The first humans were living in a pure relationship with God, the earth, and each other. God gave them the gift of free choice. In the middle of the Garden of Eden the symbol of that choice was the Tree of the Knowledge of Good and Evil. God gave the people the fruit of every tree in the garden for food. The only prohibition God had placed on them was that they could not eat the fruit from the Tree of the Knowledge of Good and Evil. The penalty for choosing to eat from that tree was death.

I know, that seems harsh, right?

It seems really harsh to me, anyway. It helps, however, to understand what the Bible says the nature of death is and why that choice merited such a penalty according to the Bible.

Death at it’s core is separation. That’s what makes it so painful isn’t it? When someone we love dies we feel that separation deeply. We feel loss. While the feelings are different because the stakes are different we feel loss and grieve anytime we loose something. When a pet dies, a dream dies, or a relationship dies, we feel loss. We feel pain.

When the first people at that fruit they died. Immediately they were separated from God, the earth, and each other. The first thing they did after they ate was hide from each other. They made clothes to hide their nakedness from each other. In the very next scene we find them hiding from God.

This all resulted from the choice they made to eat that fruit. Why did they eat that fruit? Life was good. All their needs were provided for. They were content. Then someone deceived them. They were told that something was missing in life. They were told that God was holding out on them. They were convinced that life wasn’t as good as it could be. They were told they could “be like God knowing good and evil.”

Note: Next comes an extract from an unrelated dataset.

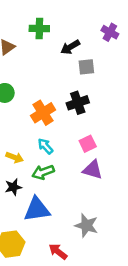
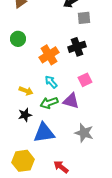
purple triangle: (93, 170) -> (71, 101), moved
gray star: (86, 225) -> (84, 133), moved

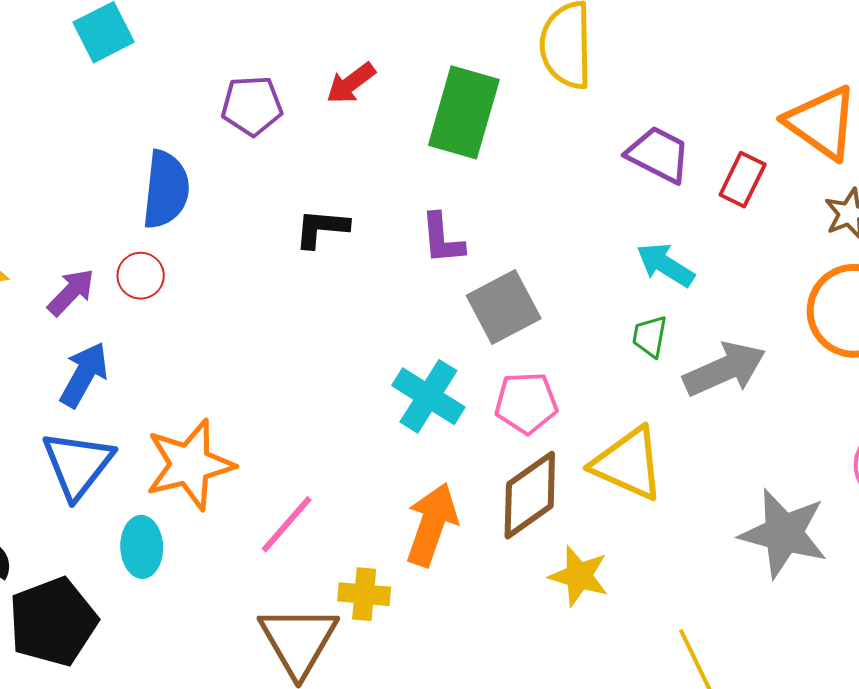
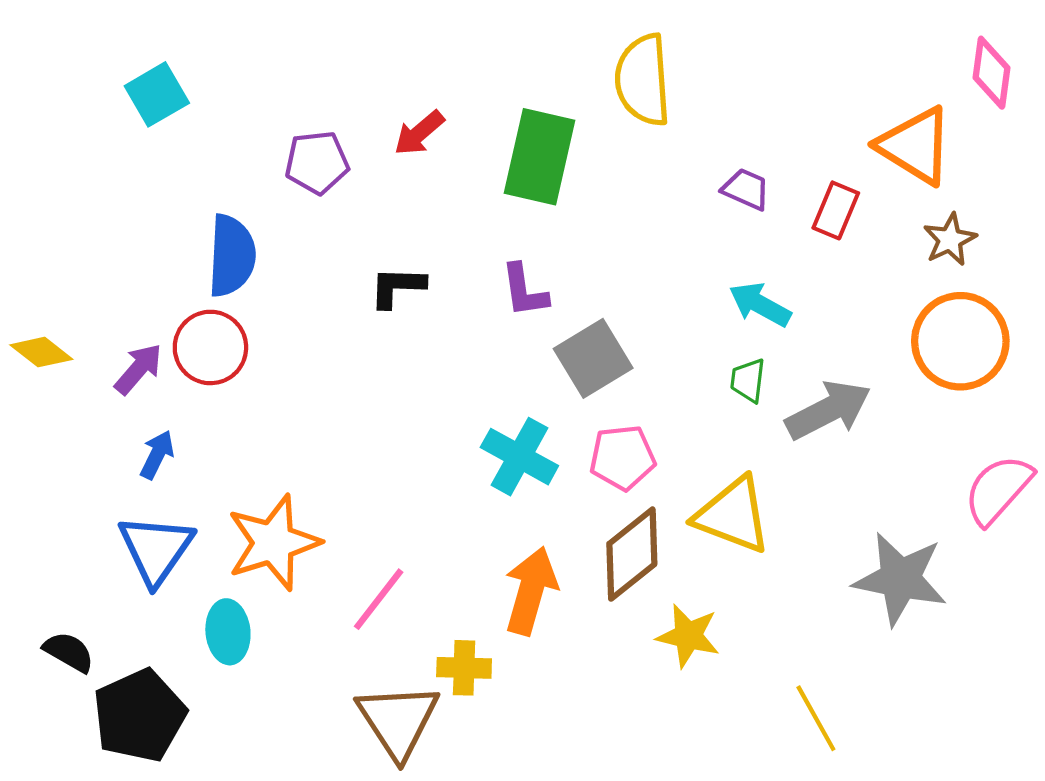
purple trapezoid: (658, 155) -> (746, 189), size x0.7
red circle: (141, 276) -> (210, 347), size x1.5
blue arrow: (84, 375) -> (157, 455), size x0.7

It wasn’t a lie. God knew the difference between good and evil. He had experienced it firsthand when one of his closest friends, the angel Lucifer, betrayed him. After eating the fruit, the first humans knew the difference too. They had first-hand experience of evil. They betrayed the God who loved him and suddenly, they knew evil. And they died. They were separated from God, the earth, and each other.

According to the Bible God is the source of life. He created life. He breathed the “breath of life” into the first human. The ultimate fulfillment of our separation from God, the source of life, is physical death.

That’s a very truncated answer. There’s a lot more that can be said and I’m happy to converse more with you about this in the comments if you’re interested. But, I’d be remiss if I didn’t add one more thing. Physical death isn’t necessarily the end. The story of Jesus is that he conquered death. By conquering death for himself, he conquered it for all of us. The Bible says that through Jesus our relationships with God, the earth, and each other can all be restored and we can receive what the Bible refers to as eternal life.